**** Entries shown

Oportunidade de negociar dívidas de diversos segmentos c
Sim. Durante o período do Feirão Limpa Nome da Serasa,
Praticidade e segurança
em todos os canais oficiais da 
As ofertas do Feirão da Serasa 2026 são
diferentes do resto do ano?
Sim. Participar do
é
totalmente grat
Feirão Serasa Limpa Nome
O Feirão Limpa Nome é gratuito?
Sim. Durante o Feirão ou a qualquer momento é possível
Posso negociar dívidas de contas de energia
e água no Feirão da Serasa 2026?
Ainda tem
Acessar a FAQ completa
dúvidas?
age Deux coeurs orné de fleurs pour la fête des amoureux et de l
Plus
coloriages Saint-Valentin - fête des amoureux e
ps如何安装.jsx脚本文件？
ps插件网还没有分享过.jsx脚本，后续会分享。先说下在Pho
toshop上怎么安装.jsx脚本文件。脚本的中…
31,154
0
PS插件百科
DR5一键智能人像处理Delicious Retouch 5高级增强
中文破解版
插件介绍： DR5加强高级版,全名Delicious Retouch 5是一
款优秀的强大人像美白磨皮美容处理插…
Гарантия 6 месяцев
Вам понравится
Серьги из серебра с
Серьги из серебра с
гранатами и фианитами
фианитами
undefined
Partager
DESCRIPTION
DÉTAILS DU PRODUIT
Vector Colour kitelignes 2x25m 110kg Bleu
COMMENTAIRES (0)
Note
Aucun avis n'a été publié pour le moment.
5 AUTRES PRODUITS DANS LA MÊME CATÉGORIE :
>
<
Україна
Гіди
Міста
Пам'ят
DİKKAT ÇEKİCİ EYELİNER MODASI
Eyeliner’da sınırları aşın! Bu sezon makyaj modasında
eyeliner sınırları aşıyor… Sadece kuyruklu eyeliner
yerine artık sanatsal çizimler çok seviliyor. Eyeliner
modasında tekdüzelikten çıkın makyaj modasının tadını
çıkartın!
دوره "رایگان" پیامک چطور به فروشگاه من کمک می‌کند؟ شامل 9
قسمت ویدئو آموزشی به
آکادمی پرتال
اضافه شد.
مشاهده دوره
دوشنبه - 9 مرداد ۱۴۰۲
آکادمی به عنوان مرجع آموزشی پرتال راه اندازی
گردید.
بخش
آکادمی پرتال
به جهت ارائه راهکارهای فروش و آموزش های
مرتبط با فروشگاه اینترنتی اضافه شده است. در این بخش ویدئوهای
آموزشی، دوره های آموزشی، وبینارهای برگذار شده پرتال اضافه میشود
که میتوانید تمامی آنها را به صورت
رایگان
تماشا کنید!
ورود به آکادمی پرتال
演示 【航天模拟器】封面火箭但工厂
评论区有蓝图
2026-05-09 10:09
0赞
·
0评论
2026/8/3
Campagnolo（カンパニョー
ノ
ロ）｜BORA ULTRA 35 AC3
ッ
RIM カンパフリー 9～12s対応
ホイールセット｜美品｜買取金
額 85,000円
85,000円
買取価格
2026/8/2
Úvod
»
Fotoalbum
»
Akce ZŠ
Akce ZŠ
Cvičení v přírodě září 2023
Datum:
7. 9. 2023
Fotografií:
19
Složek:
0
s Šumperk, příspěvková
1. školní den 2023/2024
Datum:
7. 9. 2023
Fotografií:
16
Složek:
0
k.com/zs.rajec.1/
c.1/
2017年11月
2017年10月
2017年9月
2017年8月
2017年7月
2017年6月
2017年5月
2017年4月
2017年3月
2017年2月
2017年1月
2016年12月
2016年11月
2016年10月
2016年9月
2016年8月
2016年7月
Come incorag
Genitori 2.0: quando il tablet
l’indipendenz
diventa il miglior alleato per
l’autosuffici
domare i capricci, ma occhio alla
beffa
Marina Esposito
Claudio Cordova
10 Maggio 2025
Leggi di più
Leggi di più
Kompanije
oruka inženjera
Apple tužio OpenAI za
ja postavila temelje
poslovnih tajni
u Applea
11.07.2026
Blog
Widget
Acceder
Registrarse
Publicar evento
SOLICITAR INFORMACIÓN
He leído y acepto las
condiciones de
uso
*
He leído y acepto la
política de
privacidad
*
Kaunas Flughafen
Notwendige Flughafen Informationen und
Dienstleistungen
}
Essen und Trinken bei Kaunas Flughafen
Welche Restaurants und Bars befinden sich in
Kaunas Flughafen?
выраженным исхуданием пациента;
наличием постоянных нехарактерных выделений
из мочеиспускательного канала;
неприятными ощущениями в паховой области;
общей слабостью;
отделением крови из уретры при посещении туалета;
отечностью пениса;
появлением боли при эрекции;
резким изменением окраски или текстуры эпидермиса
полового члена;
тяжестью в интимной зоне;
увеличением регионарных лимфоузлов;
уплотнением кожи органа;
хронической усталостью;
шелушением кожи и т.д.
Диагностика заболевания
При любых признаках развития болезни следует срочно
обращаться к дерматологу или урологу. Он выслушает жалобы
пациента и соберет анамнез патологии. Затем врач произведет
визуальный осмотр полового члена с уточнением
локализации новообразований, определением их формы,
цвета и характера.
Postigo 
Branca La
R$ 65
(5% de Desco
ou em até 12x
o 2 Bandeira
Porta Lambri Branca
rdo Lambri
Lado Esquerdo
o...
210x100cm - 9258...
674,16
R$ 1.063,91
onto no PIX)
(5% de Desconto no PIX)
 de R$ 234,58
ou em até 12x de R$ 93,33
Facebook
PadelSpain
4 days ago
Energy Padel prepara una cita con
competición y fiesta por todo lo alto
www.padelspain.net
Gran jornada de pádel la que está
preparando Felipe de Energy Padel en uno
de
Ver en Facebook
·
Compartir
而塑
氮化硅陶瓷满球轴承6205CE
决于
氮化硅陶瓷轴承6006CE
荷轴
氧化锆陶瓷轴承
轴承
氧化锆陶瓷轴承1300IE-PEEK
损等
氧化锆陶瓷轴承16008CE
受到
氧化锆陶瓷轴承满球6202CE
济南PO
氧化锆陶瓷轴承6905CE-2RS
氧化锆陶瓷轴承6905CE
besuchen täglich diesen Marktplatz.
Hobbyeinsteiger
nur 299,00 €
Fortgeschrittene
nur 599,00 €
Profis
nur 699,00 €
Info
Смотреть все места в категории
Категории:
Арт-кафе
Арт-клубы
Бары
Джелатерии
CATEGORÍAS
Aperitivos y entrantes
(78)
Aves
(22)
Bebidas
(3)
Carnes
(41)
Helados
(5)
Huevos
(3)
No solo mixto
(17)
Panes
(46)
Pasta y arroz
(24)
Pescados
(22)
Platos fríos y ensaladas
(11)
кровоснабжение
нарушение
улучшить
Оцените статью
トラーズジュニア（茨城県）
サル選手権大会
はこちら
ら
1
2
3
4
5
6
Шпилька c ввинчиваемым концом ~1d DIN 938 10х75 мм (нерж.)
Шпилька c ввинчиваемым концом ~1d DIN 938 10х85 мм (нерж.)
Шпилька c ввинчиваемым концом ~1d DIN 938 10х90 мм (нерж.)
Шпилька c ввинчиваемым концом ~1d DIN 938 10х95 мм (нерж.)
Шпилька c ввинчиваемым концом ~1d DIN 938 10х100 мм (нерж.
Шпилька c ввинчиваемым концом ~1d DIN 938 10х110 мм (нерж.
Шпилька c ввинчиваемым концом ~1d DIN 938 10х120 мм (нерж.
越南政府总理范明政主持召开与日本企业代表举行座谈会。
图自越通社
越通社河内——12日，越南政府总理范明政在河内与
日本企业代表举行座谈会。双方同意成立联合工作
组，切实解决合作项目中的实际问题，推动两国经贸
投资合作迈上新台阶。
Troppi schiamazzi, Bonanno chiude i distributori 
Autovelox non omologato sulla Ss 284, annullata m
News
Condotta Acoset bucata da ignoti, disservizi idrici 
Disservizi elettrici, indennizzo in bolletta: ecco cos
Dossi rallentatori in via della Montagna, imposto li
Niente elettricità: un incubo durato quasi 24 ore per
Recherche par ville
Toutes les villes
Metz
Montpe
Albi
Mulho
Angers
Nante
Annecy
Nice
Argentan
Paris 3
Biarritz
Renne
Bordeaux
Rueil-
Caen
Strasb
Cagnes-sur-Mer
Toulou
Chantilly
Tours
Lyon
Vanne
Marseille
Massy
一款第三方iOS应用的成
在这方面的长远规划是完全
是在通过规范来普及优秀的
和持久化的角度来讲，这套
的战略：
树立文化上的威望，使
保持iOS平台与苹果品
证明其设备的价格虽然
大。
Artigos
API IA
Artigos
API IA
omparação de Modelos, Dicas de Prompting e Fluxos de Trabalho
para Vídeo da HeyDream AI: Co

********

* Task instructions: When you retype the data above, start at its first line, stop after the line containing "می‌کند؟ شامل 9", and leave out everything else.

* Solution below:
Oportunidade de negociar dívidas de diversos segmentos c
Sim. Durante o período do Feirão Limpa Nome da Serasa,
Praticidade e segurança
em todos os canais oficiais da 
As ofertas do Feirão da Serasa 2026 são
diferentes do resto do ano?
Sim. Participar do
é
totalmente grat
Feirão Serasa Limpa Nome
O Feirão Limpa Nome é gratuito?
Sim. Durante o Feirão ou a qualquer momento é possível
Posso negociar dívidas de contas de energia
e água no Feirão da Serasa 2026?
Ainda tem
Acessar a FAQ completa
dúvidas?
age Deux coeurs orné de fleurs pour la fête des amoureux et de l
Plus
coloriages Saint-Valentin - fête des amoureux e
ps如何安装.jsx脚本文件？
ps插件网还没有分享过.jsx脚本，后续会分享。先说下在Pho
toshop上怎么安装.jsx脚本文件。脚本的中…
31,154
0
PS插件百科
DR5一键智能人像处理Delicious Retouch 5高级增强
中文破解版
插件介绍： DR5加强高级版,全名Delicious Retouch 5是一
款优秀的强大人像美白磨皮美容处理插…
Гарантия 6 месяцев
Вам понравится
Серьги из серебра с
Серьги из серебра с
гранатами и фианитами
фианитами
undefined
Partager
DESCRIPTION
DÉTAILS DU PRODUIT
Vector Colour kitelignes 2x25m 110kg Bleu
COMMENTAIRES (0)
Note
Aucun avis n'a été publié pour le moment.
5 AUTRES PRODUITS DANS LA MÊME CATÉGORIE :
>
<
Україна
Гіди
Міста
Пам'ят
DİKKAT ÇEKİCİ EYELİNER MODASI
Eyeliner’da sınırları aşın! Bu sezon makyaj modasında
eyeliner sınırları aşıyor… Sadece kuyruklu eyeliner
yerine artık sanatsal çizimler çok seviliyor. Eyeliner
modasında tekdüzelikten çıkın makyaj modasının tadını
çıkartın!
دوره "رایگان" پیامک چطور به فروشگاه من کمک می‌کند؟ شامل 9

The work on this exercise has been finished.